When $x$ crosses the valid range (due to discretization errors etc.), the simulation will start to diverge. The resetting strategy prevents this.

In [None]:
def simulate(f, g, t_int, timepoints, x0, v0):
    """
    Args:
        f: Drift function
        g: Diffusion function
        t_int: Integration time step
        timepoints: Number of time points to simulate
        x0: Initial position
        v0: Initial velocity
    """
    
    x = np.empty(timepoints)
    v = np.empty(timepoints)

    x[0], v[0] = x0, v0
    
    for i in range(timepoints - 1):
        v[i + 1] = (v[i] +
                    t_int * f(x[i], v[i]) + 
                    np.sqrt(t_int * g(x[i], v[i])) * np.random.randn())
        x[i + 1] = x[i] + t_int * v[i]
        # print(g(x[i], v[i]))
        # print(v[i + 1], x[i + 1])
                
    return [x, v]

In [None]:
t_sim = 0.001
sim = simulate(ddsde.F2, ddsde.G22, t_int=t_sim, timepoints=1000000, x0=0.1, v0=0.1)
# sim = ddsde.simulate(t_int=t_sim, timepoints=1000000, x0=[0.1, 0.1])

Before proceeding to the estimation procedure, ensure that the simulation hasn't diverged by plotting it. In case the simulation has diverged, go back to the previous cell and re-simulate.

In [None]:
plt.plot(sim[0])
plt.plot(sim[1])
plt.show()

Now, re-estimate the drift and diffusion functions from the simulated time series.

In [None]:
ddsde_sim = pydaddy.Characterize(data=sim, t=t_sim, bins=21)

In [None]:
ddsde_sim.drift(limits=[-1, 1])

In [None]:
ddsde_sim.diffusion(limits=[0, 0.1])

In [None]:
ddsde_sim.fit('F1', order=3, threshold=0.5)

In [None]:
ddsde_sim.fit('F2', order=3, threshold=0.01)

In [None]:
# Compare with the original estimate for drift.
ddsde.F2

In [None]:
ddsde_sim.fit('G11', order=3, threshold=1)

In [None]:
ddsde_sim.fit('G12', order=3, threshold=1)

In [None]:
ddsde_sim.fit('G22', order=4, threshold=0.005)

In [None]:
# Compare with the original estimate for diffusion.
ddsde.G22

The re-estimated expressions deviate slightly from the original expressions for $f$ and $g^2$. To examine if the original estimates and re-estimates are meaningfully different, we can plot the functions overlaid on one another.

In [None]:
xx, vv = np.meshgrid(np.linspace(-1, 1, 201), np.linspace(-1, 1, 201))

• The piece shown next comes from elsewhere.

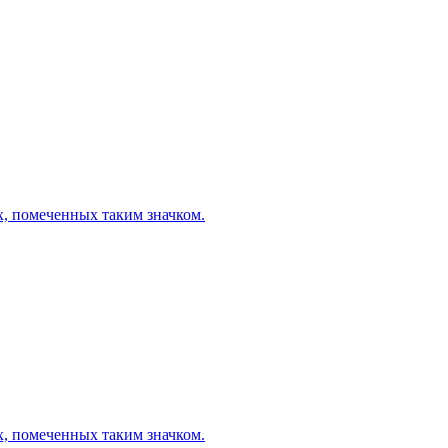
х, помеченных таким значком.
х, помеченных таким значком.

fig, ax = plt.subplots(1, 2, figsize=(16, 7), subplot_kw=dict(projection='3d'))
ax[0].plot_wireframe(xx, vv, ddsde.F2(xx, vv), color='r', alpha=0.5, label='Original')
ax[0].plot_wireframe(xx, vv, ddsde_sim.F2(xx, vv), alpha=0.5, label='Re-estimated')
ax[1].plot_wireframe(xx, vv, ddsde.G22(xx, vv), color='r', alpha=0.5, label='Original')
ax[1].plot_wireframe(xx, vv, ddsde_sim.G22(xx, vv), alpha=0.5, label='Re-estimated')

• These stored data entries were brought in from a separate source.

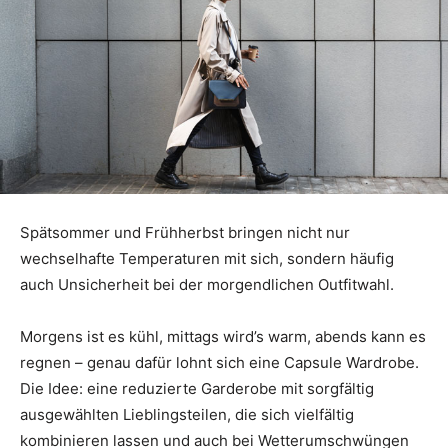
Spätsommer und Frühherbst bringen nicht nur
wechselhafte Temperaturen mit sich, sondern häufig
auch Unsicherheit bei der morgendlichen Outfitwahl.
Morgens ist es kühl, mittags wird’s warm, abends kann es
regnen – genau dafür lohnt sich eine Capsule Wardrobe.
Die Idee: eine reduzierte Garderobe mit sorgfältig
ausgewählten Lieblingsteilen, die sich vielfältig
kombinieren lassen und auch bei Wetterumschwüngen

ax[0].set(title='Drift', xlabel='$x$', ylabel='$v$', zlabel='$f(x, v)$')
ax[1].set(title='Diffusion', xlabel='$x$', ylabel='$v$', zlabel='$g^2(x, v)$')
plt.legend()
plt.show()

We conclude that the re-estimated drift and diffusion functions are not meaningfully different from the original estimates, i.e. the model is self-consistent.